Back to the Land Girls

Land Girls' Connie (Selina Hizli), Iris (Lou Broadbent) and Joyce (Becci Gemmell) are back in action. Picture BBC Andrew Hayes-Watkins

The hit wartime drama filmed in the Midlands returns to our screens this month. Roz Laws caught up with the cast and crew.

The two things really shouldn’t go together.

The top half of the room is all grand chandeliers, vaulted ceilings with beautifully intricate plasterwork and stained glass windows.

So far, so Grade One listed ancestral home. But cast your eyes downward, past the large portraits in oils, and you find rows of hard beds and nurses in 1940s uniforms.

This is how Arbury Hall has been turned back in time for the third series of Land Girls.

The focus of the acclaimed BBC1 series – screened every day next week in the run-up to Armistice Day – has shifted away from farming and towards the fictional Hoxley Manor, home to Lady Ellen, played by Sophie Ward. The house becomes a makeshift military hospital when the real one is bombed.

It’s a little like Downton Abbey, but this is the Second World War, not the first.

As I walk on to the set at Arbury Hall in Nuneaton, Warwickshire, I notice all the authentic period touches. There’s a copy of The Times from May 1943 on the table and original medical equipment like bed pans and coal tar inhalant.

And occupying the beds are soldiers in pyjamas, some of whom have nasty fake injuries, thanks to realistic make-up.

But four of them are really missing arms and legs.

They are here through Amputees in Action, which supplies people for dramas and casualty simulations to train emergency workers.

An extra playing a 1940s nurse makes a 21st century mobile phone call in a break from filming. Picture BBC Andrew Hayes-Watkins

One is Stephen Bunce, who has previously appeared in the background of Torchwood and Holby City but is now to appear in all five episodes of Land Girls.

Both his legs were cut off below the knee when he was 12 and contracted meningitis.

“It was a life or death situation,” says Stephen, now 24.

“I was in a coma for nearly four months and in hospital for a year. I had the deadly meningococcal bacteria poisoning my blood. They had to amputate my legs to save the rest of my body.

“Originally I was going to lose my arms too, but they worked miracles to save them.

“I was very reluctant at first to try to walk again with false legs, because it was so painful. But then I thought ‘Sod it, I’m not going to sit in this wheelchair forever’, and within a year of the operation I was walking again.”

Looking at Stephen now, it’s almost impossible to spot that he’s wearing false legs.

“Technology is brilliant,” smiles Stephen, who lives in Reading with his girlfriend Leena and their five-year-old son Zak.

“I can walk very well, I can drive a car and do as much as anyone else. People often don’t believe me when I say I’ve got prosthetic limbs.

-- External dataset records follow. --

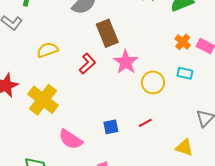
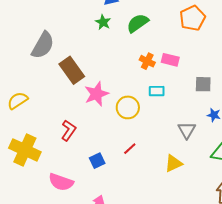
pink star: (126, 62) -> (96, 94), turned 30
red L-shape: (87, 64) -> (69, 130), moved
yellow triangle: (184, 148) -> (173, 163), turned -30

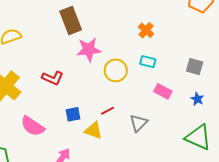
pink rectangle: (170, 60) -> (163, 91), moved
red L-shape: (69, 130) -> (53, 78), turned 65
gray triangle: (187, 130) -> (138, 123), moved
yellow triangle: (173, 163) -> (93, 130), moved, turned 30

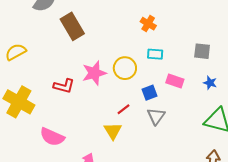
pink star: (89, 50) -> (94, 73), moved
blue square: (73, 114) -> (150, 93), moved
yellow triangle: (93, 130) -> (113, 131), turned 48

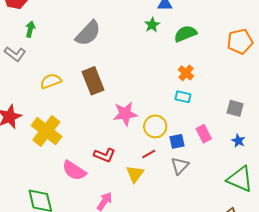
brown rectangle: (72, 26) -> (93, 81), moved
cyan rectangle: (155, 54) -> (183, 97), moved
yellow circle: (125, 68) -> (155, 126), moved
pink rectangle: (175, 81) -> (204, 134), turned 36
red L-shape: (64, 86) -> (105, 155), moved

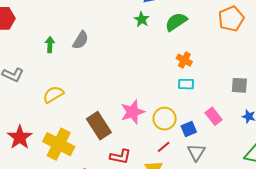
green arrow: (30, 29) -> (50, 45), moved
gray semicircle: (88, 33) -> (81, 40), size x0.7
brown rectangle: (93, 81) -> (99, 126), moved

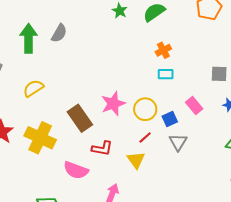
green arrow: (50, 45) -> (29, 38), size x1.8
orange cross: (184, 60) -> (163, 50), turned 35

“They are only NHS legs but they do the job. I have Lycra camouflage covers and a special pair for swimming which my son calls my crocodile legs.”

Producer Ella Kelly says: “We’ve tried to be as realistic as possible, hence the use of amputees.

“We thought we’d give Land Girls a different slant this year to bring in a bit more danger. It’s gone a bit darker as the war is brought home to their doorstep with the bombing.

“For Lady Ellen, the war has been thrust right into her home, as there are injured soldiers everywhere. She has to get her hands dirty, working in the hospital, and not be so zipped up.

“We wanted to use a Lancaster bomber and there are only four left in the world. We had to go to the plane, in Lincolnshire, for a night shoot to film the opening sequence of the first episode.

“It’s very exciting – it starts with a real bang. We blow the budget in the first four minutes!

“There’s a German attack on the airfield and a massive explosion involving a Jeep and a car.”

Filming also takes place at a farm near Henley-in-Arden, in Bretforton village in Worcestershire and at the Black Country Living Museum.

But Arbury Hall has taken centre stage for this series. Famous as the birthplace of Middlemarch author George Eliot, it’s been the home for 450 years of the Newdegate family.

The 5,000-acre estate was actually used as a prisoner of war camp during the war, housing 40,000 prisoners.

It’s currently occupied by James Edward Fitzroy Newdegate, the 4th Viscount Daventry, along with his wife Georgia and their three children.